3. He Was Pretty Political
That same prolific scribe included more than most people would want to know about his personal political beliefs. The man, who was supposedly a US Army veteran, said that he wanted to raise taxes on the rich, cut taxes for the poor and to give people free healthcare. And to think that all this Robin Hood wanted was to live in a perfect world and have the adoration of one of the world's biggest pop stars...
4. He Was Sick Over Whitney
"I just can't stop thinking about you," he said in a letter. "Many times when I think of you I will start to shake. Please, Please give me a chance." He continued, "I saw a headline for an article in one of those things in the supermarket saying that you were married allready. I am sure they made it up, but I allmost broke down right then and there and I have still been sick for the last several days."
It kind of makes you feel bad for the guy--he was already a loner, and he was only creepy in an endearing, grown-up child kind of way. Regardless, he probably should have been a little more discreet.
5. One Fan Said He Was the "President of Europe"
This guy was about as crazy as the last fan was lonely. From Holland, he sent letters "of a threatening nature" to Houston, prompting an agent stationed in Brussels, Belgium to pop in and check up on the guy. He told the agent that he was the "President of Europe," and he claimed credit for the fall of the South African government and the subsequent election of Nelson Mandela there. The man, who worked at a plant nursery, told the agent that he wouldn't send any more letters after their exchange.
6. He Also Claimed to Have "Purchased Brazil"
That same man--you know, Mr. President--told the agent that he purchased the South American nation of Brazil for $66 billion, according to the LA Times. If it were true, it would be pretty remarkable that he was still employed at a Belgian plant nursery. Unfortunately for him, it's an exceptional falsehood.
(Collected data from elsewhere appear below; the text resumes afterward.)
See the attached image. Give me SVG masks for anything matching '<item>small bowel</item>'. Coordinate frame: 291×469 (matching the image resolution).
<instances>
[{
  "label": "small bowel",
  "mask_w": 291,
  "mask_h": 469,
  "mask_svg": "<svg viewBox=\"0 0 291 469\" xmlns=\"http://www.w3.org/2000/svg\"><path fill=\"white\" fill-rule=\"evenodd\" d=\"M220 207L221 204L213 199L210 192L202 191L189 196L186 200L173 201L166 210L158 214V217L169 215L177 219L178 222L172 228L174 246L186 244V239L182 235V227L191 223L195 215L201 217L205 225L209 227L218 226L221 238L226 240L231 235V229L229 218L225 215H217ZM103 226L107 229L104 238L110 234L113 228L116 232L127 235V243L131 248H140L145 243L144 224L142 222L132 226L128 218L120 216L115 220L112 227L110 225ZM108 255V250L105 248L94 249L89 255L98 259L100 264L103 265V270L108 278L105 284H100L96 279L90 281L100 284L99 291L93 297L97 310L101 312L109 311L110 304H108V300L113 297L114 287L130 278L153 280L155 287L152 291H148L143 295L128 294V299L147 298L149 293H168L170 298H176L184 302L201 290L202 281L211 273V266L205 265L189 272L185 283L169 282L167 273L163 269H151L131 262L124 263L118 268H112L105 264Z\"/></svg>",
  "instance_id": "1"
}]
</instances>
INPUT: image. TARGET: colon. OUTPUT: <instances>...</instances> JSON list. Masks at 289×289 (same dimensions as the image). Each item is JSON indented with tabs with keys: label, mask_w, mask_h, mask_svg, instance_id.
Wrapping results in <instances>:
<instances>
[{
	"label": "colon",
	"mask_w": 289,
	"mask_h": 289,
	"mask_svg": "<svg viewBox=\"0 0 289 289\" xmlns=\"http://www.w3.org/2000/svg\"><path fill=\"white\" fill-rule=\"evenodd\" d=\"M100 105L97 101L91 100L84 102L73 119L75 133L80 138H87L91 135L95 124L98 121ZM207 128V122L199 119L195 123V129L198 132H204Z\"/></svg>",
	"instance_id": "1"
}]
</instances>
7. He Was Apparently Pretty Musical
This guy also sent some cassettes along with his multitude of letters. They apparently contained songs that he wrote for Houston, which we truly wish we could show you here. When the FBI questioned him, they found that all he wanted to know was if Whitney had read any of his letters, and not to harm her in any way.
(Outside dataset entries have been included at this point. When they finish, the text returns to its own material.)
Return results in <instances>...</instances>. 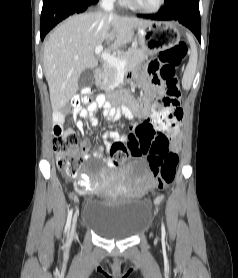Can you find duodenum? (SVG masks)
<instances>
[{"label":"duodenum","instance_id":"1","mask_svg":"<svg viewBox=\"0 0 238 278\" xmlns=\"http://www.w3.org/2000/svg\"><path fill=\"white\" fill-rule=\"evenodd\" d=\"M93 75H94L95 79H99L101 77V75H102L101 68H99V67L95 68Z\"/></svg>","mask_w":238,"mask_h":278}]
</instances>
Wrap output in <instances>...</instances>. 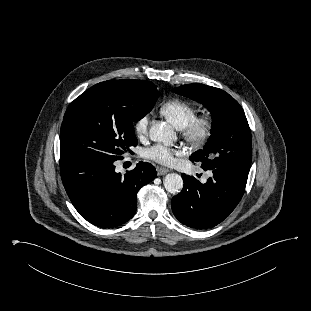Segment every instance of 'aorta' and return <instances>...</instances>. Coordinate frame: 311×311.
Instances as JSON below:
<instances>
[{"label": "aorta", "instance_id": "obj_1", "mask_svg": "<svg viewBox=\"0 0 311 311\" xmlns=\"http://www.w3.org/2000/svg\"><path fill=\"white\" fill-rule=\"evenodd\" d=\"M150 139L154 142H161L170 145L176 140V134L172 127L165 122H156L149 130ZM166 191L171 194L179 193L183 188V179L176 173H169L163 180Z\"/></svg>", "mask_w": 311, "mask_h": 311}]
</instances>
8. One Man Wanted Money... Or Else
In November of 1992, a man said that he required $250,000 or else he'd uncover details of a secret romance involving Houston. This news came shortly after her marriage to Bobby Brown, and it got the FBI's attention. Houston said that she had no idea what information the man might have. He had a lawyer contact Houston, saying that he'd "suffered emotional stress" on her behalf and that he may try to sue. The lawsuit never came to fruition, but he also mentioned that he'd received several high-priced offers for his knowledge. The information apparently never surfaced. According to the Christian Science Monitor, Houston considered the man extorting her to be a friend.
9. None of the Investigations Led to Criminal Charges
Even though there was an initial possibility of harm to Houston, the FBI concluded after their investigations that none of the parties posed any sort of threat. Aside from asking the men to cease their contact with Houston, no charges were pressed. Nonetheless, these cases of fanaticism are still pretty creepy. It's a wonder that the FBI didn't recommend the "President of Europe" as a candidate for psychiatric counseling, and that they didn't keep closer tabs on these men afterwards. It truly was a different time--nowadays, this kind of thing would get squashed in an instant, and the FBI may have fought harder to press charges.
10. The Cases Were Heavily Redacted
The cases are apparently 90% redacted, which means that many names and key pieces of information were removed from the documents before the FBI released them. It seems pretty typical for the FBI to hide so much information, but it seems as though there's much more to this situation than meets the eye, and we may never know the true end of it.